Adana Mutabakatı kime yaradı, niçin canlandırılmak isteniyor? – Halil CEMAL

Adana Mutabakatı kime yaradı, niçin canlandırılmak isteniyor? – Halil CEMAL
23 Aug 2022   00:42

Son dönemlerde özellikle 19 Temmuz 2022’de Tahran’da yapılan Astana formatlı görüşmeler ve faşist şef Erdoğan ile Putin’in 5 Ağustos 2022’de Soçi’de bir araya gelmesinden sonra, Suriye konusu Adana Mutabakatı söylemiyle birlikte anılmaya başlandı.

Bu bağlamda Adana Mutabakatı denilen antlaşma nedir, hangi koşullarda kimler tarafından ne için yapılmıştır, yine aynı mutabakat ekseninde ne tür gelişmeler olmuş ve bugün nasıl bir evreye geçilmiştir gibi soruların yanıtlarını aramak gerekecek.

20 Ekim 1998’de Türkiye’nin Adana şehrinde Suriye ve faşist TC’nin heyetleri arasında “Terör ve Terör Örgütlerine Karşı Ortak İşbirliği Anlaşması” Adana Mutabakatı adı altında imzalanmıştır.

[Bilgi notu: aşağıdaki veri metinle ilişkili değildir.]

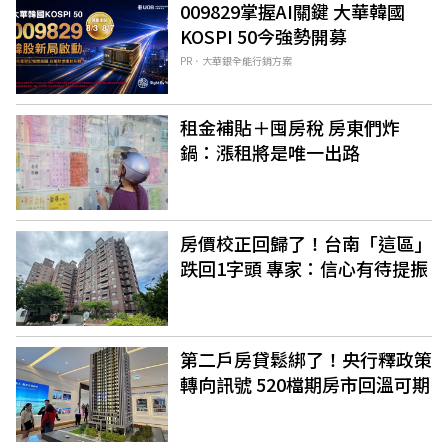
009829掌握AI關鍵 大華韓國
KOSPI 50今強勢開募
PR．大華銀全能行銷方案
租金補貼＋囤房稅 房東們炸
鍋：漲租將是唯一出路
房價校正回歸了！台南「這區」
跌回1字頭 專家：信心有待提振
第二戶房貸鬆綁了！央行釋政策
轉向訊號 520檔期房市回溫可期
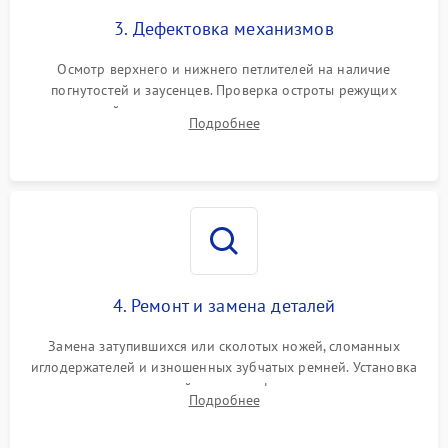
3. Дефектовка механизмов
Осмотр верхнего и нижнего петлителей на наличие
погнутостей и заусенцев. Проверка остроты режущих
кромок ножей, состояния приводного ремня, электромотора
Подробнее
и механизма дифференциальной подачи ткани.
4. Ремонт и замена деталей
Замена затупившихся или сколотых ножей, сломанных
иглодержателей и изношенных зубчатых ремней. Установка
новых петлителей взамен деформированных.
Подробнее
Восстановление контактов в педали и цепях
электропривода.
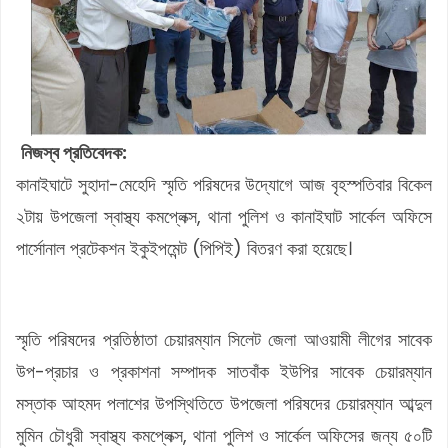
নিজস্ব প্রতিবেদক:
কানাইঘাটে সুহাদা-মেহেদি স্মৃতি পরিষদের উদ্যোগে আজ বৃহস্পতিবার বিকেল
২টায় উপজেলা স্বাস্থ্য কমপ্লেক্স, থানা পুলিশ ও কানাইঘাট সার্কেল অফিসে
পার্সোনাল প্রটেকশন ইকুইপমেন্ট (পিপিই) বিতরণ করা হয়েছে।
স্মৃতি পরিষদের প্রতিষ্ঠাতা চেয়ারম্যান সিলেট জেলা আওয়ামী লীগের সাবেক
উপ-প্রচার ও প্রকাশনা সম্পাদক সাতবাঁক ইউপির সাবেক চেয়ারম্যান
মস্তাক আহমদ পলাশের উপস্থিতিতে উপজেলা পরিষদের চেয়ারম্যান আব্দুল
মুমিন চৌধুরী স্বাস্থ্য কমপ্লেক্স, থানা পুলিশ ও সার্কেল অফিসের জন্য ৫০টি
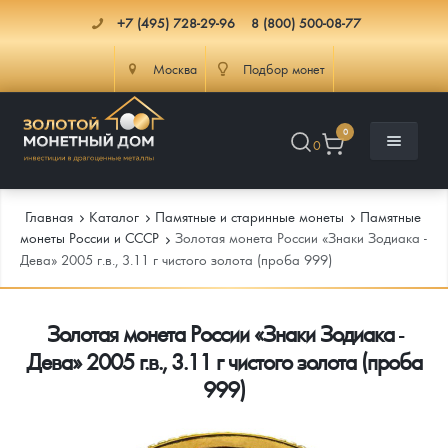
+7 (495) 728-29-96
8 (800) 500-08-77
Москва
Подбор монет
0
0
Главная
Каталог
Памятные и старинные монеты
Памятные
монеты России и СССР
Золотая монета России «Знаки Зодиака -
Дева» 2005 г.в., 3.11 г чистого золота (проба 999)
Каталог
Золотая монета России «Знаки Зодиака -
Инфо
Каталог Монет
Дева» 2005 г.в., 3.11 г чистого золота (проба
Доставка
Инвестиционные монеты
Как сделать заказ
999)
Услуги
Памятные и старинные монеты
Подлинность монет
Монеты Россия и СССР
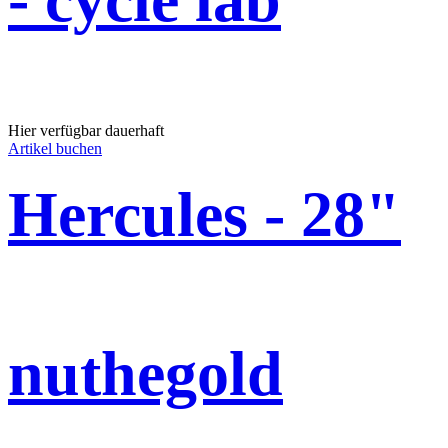
Hier verfügbar dauerhaft
Artikel buchen
Hercules - 28"
nuthegold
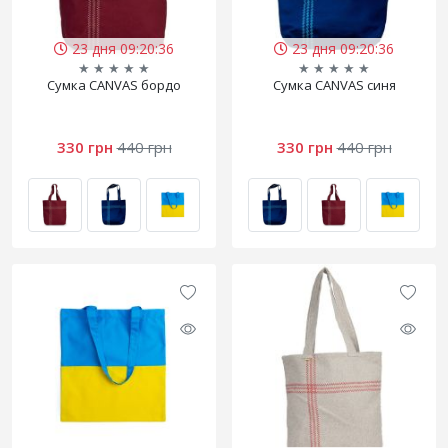
23 дня 09:20:36
23 дня 09:20:36
★
★
★
★
★
★
★
★
★
★
Сумка CANVAS бордо
Сумка CANVAS синя
330 грн
440 грн
330 грн
440 грн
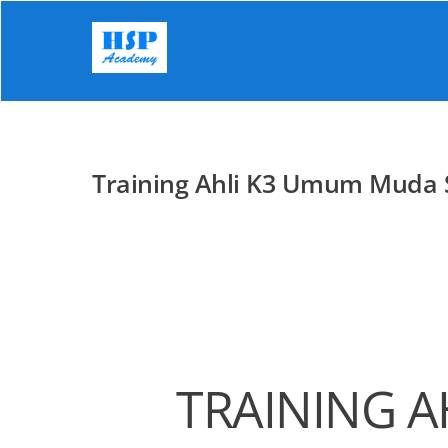
Skip
to
content
Training Ahli K3 Umum Muda S
TRAINING A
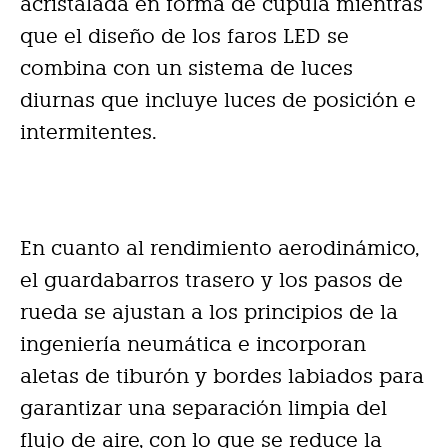
acristalada en forma de cúpula mientras
que el diseño de los faros LED se
combina con un sistema de luces
diurnas que incluye luces de posición e
intermitentes.
En cuanto al rendimiento aerodinámico,
el guardabarros trasero y los pasos de
rueda se ajustan a los principios de la
ingeniería neumática e incorporan
aletas de tiburón y bordes labiados para
garantizar una separación limpia del
flujo de aire, con lo que se reduce la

Bu antlaşmanın imzalanmasında ABD başkanı Bill Clinton’ın yanı sıra, Mısır devlet başkanı Hüsnü Mübarek ve İran Dış işleri Bakanı Kemal Harrazi önemli rol oynamıştır.  O dönemde Suriye’de Hafız Esad devlet başkanı, Türkiye’de Süleyman Demirel Cumhurbaşkanı ve Mesut Yılmaz da ANASOL hükümetinin Başbakanıdır.

Dönemin Türk yetkilileri bu arabuluculuk için “Mübarek ve Harrazi’nin ara buluculuğu olmasaydı Türkiye Suriye ile savaşa girmiş olurdu” şeklinde ifade etmiştir.

ADANA MUTABAKATI YALNIZ KÜRTLER VE ÖNDER APO ŞAHSINDA GERÇEKLEŞMEDİ

Bilindiği gibi antlaşma öncesi 9 Ekim 1998 tarihinde Önder Abdullah Öcalan, faşist Türk devletinin ve esas olarak da NATO’nun Şam hükümetine yaptığı baskılar sonucunda Suriye’den çıkmak zorunda kalmıştı. Bu süreci Önder APO uluslararası komplo diye değerlendirmişti. Bu değerlendirme ile sürece müdahale eden gücün sanıldığı gibi sadece TC olmadığı ortaya konulmuştu.  Yani 9 Ekim Komplosu ile birlikte NATO’nun faşist TC eliyle Suriye’yi işgal süreci fiili olarak başlamış oldu. Adana Mutabakatı denilen 20 Ekim 1998 tarihli antlaşmayla faşist TC’nin Suriye’yi işgal etme hakkı resmileşti.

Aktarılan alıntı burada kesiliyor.